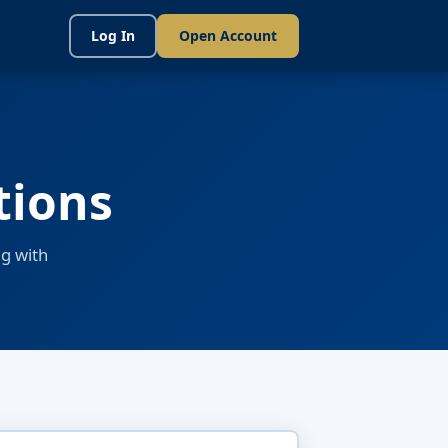
Log In
Open Account
tions
g with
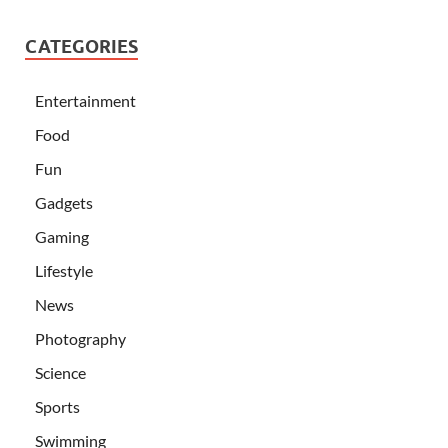
CATEGORIES
Entertainment
Food
Fun
Gadgets
Gaming
Lifestyle
News
Photography
Science
Sports
Swimming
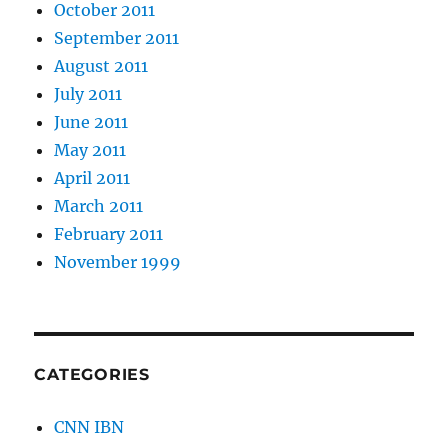
October 2011
September 2011
August 2011
July 2011
June 2011
May 2011
April 2011
March 2011
February 2011
November 1999
CATEGORIES
CNN IBN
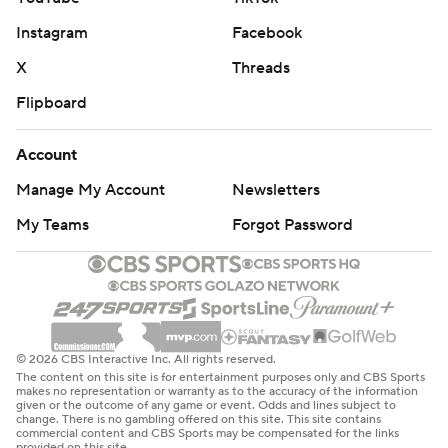
Instagram
Facebook
X
Threads
Flipboard
Account
Manage My Account
Newsletters
My Teams
Forgot Password
© 2026 CBS Interactive Inc. All rights reserved.
The content on this site is for entertainment purposes only and CBS Sports
makes no representation or warranty as to the accuracy of the information
given or the outcome of any game or event. Odds and lines subject to
change. There is no gambling offered on this site. This site contains
commercial content and CBS Sports may be compensated for the links
provided on this site.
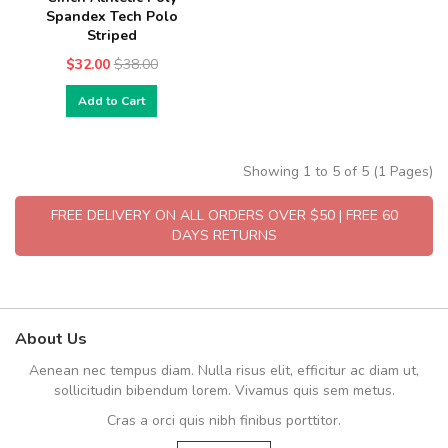
Spandex Tech Polo
Striped
$32.00
$38.00
Add to Cart
Showing 1 to 5 of 5 (1 Pages)
FREE DELIVERY ON ALL ORDERS OVER $50 | FREE 60
DAYS RETURNS
About Us
Aenean nec tempus diam. Nulla risus elit, efficitur ac diam ut,
sollicitudin bibendum lorem. Vivamus quis sem metus.
Cras a orci quis nibh finibus porttitor.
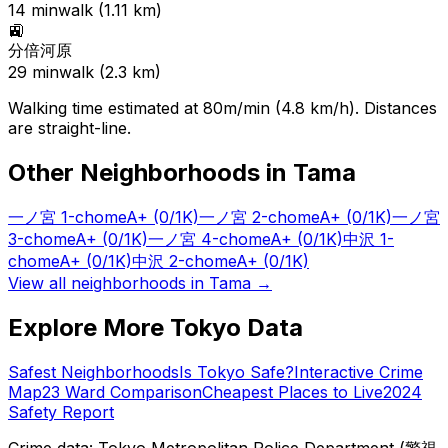
14
min
walk (
1.11
km)
🚉
分倍河原
29
min
walk (
2.3
km)
Walking time estimated at 80m/min (4.8 km/h). Distances
are straight-line.
Other Neighborhoods in
Tama
一ノ宮 1-chome
A+
(0/1K)
一ノ宮 2-chome
A+
(0/1K)
一ノ宮
3-chome
A+
(0/1K)
一ノ宮 4-chome
A+
(0/1K)
中沢 1-
chome
A+
(0/1K)
中沢 2-chome
A+
(0/1K)
View all neighborhoods in
Tama
→
Explore More Tokyo Data
Safest Neighborhoods
Is Tokyo Safe?
Interactive Crime
Map
23 Ward Comparison
Cheapest Places to Live
2024
Safety Report
Crime data: Tokyo Metropolitan Police Department (警視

------------

Print exactly the first line of the entries and every line after it through the one that contains "Add to Cart", leaving the pictures out.

Log In
Open Account
tions
g with
CATEGORIES
Entertainment
Food
Fun
Gadgets
Gaming
Lifestyle
News
Photography
Science
Sports
Swimming
October 2011
September 2011
August 2011
July 2011
June 2011
May 2011
April 2011
March 2011
February 2011
November 1999
CATEGORIES
CNN IBN
Instagram
Facebook
X
Threads
Flipboard
Account
Manage My Account
Newsletters
My Teams
Forgot Password
© 2026 CBS Interactive Inc. All rights reserved.
The content on this site is for entertainment purposes only and CBS Sports
makes no representation or warranty as to the accuracy of the information
given or the outcome of any game or event. Odds and lines subject to
change. There is no gambling offered on this site. This site contains
commercial content and CBS Sports may be compensated for the links
provided on this site.
Spandex Tech Polo
Striped
$32.00
$38.00
Add to Cart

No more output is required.